• INPUT RECORDS:
+ + +

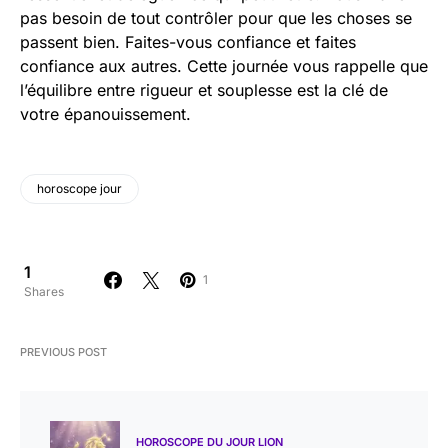
pas besoin de tout contrôler pour que les choses se
passent bien. Faites-vous confiance et faites
confiance aux autres. Cette journée vous rappelle que
l’équilibre entre rigueur et souplesse est la clé de
votre épanouissement.
horoscope jour
1
1
Shares
PREVIOUS POST
HOROSCOPE DU JOUR LION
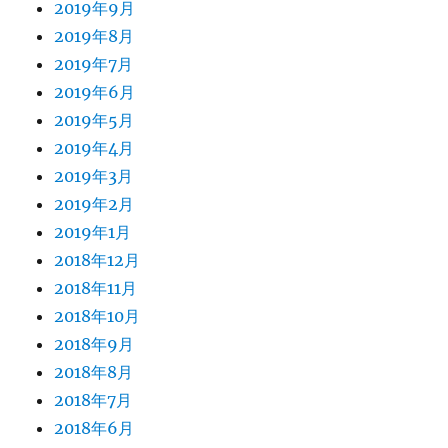
2019年9月
2019年8月
2019年7月
2019年6月
2019年5月
2019年4月
2019年3月
2019年2月
2019年1月
2018年12月
2018年11月
2018年10月
2018年9月
2018年8月
2018年7月
2018年6月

+ + +

• EXERCISE REQUIREMENTS: Every line of the records that includes the word "vous" should be gathered.

• SOLUTION FOR THIS EXERCISE:
passent bien. Faites-vous confiance et faites
confiance aux autres. Cette journée vous rappelle que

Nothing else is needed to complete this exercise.